Wherever a line of the records contains "autocomplete", copy that line.

[Start of section]

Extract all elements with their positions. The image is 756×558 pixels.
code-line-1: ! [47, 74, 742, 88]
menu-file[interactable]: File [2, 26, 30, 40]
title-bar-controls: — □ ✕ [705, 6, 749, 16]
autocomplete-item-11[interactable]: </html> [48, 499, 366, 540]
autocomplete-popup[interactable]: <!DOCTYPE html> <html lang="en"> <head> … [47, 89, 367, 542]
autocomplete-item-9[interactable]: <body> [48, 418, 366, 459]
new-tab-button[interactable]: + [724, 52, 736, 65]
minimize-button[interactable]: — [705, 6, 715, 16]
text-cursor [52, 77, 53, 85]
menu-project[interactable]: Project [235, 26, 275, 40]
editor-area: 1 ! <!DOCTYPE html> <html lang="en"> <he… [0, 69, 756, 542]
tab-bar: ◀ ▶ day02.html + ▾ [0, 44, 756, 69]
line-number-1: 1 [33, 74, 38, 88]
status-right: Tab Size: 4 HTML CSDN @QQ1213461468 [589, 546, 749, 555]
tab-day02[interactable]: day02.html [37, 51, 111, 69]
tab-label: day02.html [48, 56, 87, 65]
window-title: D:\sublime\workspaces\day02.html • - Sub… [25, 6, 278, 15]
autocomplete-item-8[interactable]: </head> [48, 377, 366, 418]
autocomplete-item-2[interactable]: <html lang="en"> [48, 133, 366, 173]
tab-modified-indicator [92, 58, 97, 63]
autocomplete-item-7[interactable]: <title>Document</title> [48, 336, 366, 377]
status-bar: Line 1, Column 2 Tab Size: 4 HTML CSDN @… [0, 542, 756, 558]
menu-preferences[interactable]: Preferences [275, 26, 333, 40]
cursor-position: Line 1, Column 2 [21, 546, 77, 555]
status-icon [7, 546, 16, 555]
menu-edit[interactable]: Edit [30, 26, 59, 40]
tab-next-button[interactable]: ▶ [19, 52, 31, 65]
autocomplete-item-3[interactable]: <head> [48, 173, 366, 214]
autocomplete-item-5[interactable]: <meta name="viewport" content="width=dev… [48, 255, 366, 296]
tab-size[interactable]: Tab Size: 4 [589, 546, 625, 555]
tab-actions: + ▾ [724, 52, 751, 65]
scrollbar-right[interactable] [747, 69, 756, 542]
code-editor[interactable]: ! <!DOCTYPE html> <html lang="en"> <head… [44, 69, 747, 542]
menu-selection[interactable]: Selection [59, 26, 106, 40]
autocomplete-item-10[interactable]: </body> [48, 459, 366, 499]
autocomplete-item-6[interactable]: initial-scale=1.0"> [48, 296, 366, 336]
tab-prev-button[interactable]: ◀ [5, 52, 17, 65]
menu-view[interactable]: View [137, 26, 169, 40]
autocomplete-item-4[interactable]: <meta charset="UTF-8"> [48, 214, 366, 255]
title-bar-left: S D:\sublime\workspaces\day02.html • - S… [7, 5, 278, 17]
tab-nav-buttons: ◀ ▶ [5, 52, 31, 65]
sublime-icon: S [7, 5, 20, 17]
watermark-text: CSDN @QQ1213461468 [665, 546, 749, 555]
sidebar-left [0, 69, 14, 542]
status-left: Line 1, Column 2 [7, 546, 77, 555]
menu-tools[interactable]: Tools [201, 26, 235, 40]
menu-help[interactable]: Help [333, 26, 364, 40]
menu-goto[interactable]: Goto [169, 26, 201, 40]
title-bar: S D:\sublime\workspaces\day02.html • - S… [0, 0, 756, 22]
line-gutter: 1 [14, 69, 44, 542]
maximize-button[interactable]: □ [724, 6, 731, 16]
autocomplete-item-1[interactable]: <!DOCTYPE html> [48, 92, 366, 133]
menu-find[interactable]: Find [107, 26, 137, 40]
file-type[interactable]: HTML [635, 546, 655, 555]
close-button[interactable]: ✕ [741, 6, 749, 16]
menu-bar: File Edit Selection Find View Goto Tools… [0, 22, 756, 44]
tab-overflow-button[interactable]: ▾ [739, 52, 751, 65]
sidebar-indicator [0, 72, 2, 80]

[End of section]

• _Finished task_:
autocomplete-item-11[interactable]: </html> [48, 499, 366, 540]
autocomplete-popup[interactable]: <!DOCTYPE html> <html lang="en"> <head> … [47, 89, 367, 542]
autocomplete-item-9[interactable]: <body> [48, 418, 366, 459]
autocomplete-item-8[interactable]: </head> [48, 377, 366, 418]
autocomplete-item-2[interactable]: <html lang="en"> [48, 133, 366, 173]
autocomplete-item-7[interactable]: <title>Document</title> [48, 336, 366, 377]
autocomplete-item-3[interactable]: <head> [48, 173, 366, 214]
autocomplete-item-5[interactable]: <meta name="viewport" content="width=dev… [48, 255, 366, 296]
autocomplete-item-10[interactable]: </body> [48, 459, 366, 499]
autocomplete-item-6[interactable]: initial-scale=1.0"> [48, 296, 366, 336]
autocomplete-item-4[interactable]: <meta charset="UTF-8"> [48, 214, 366, 255]
autocomplete-item-1[interactable]: <!DOCTYPE html> [48, 92, 366, 133]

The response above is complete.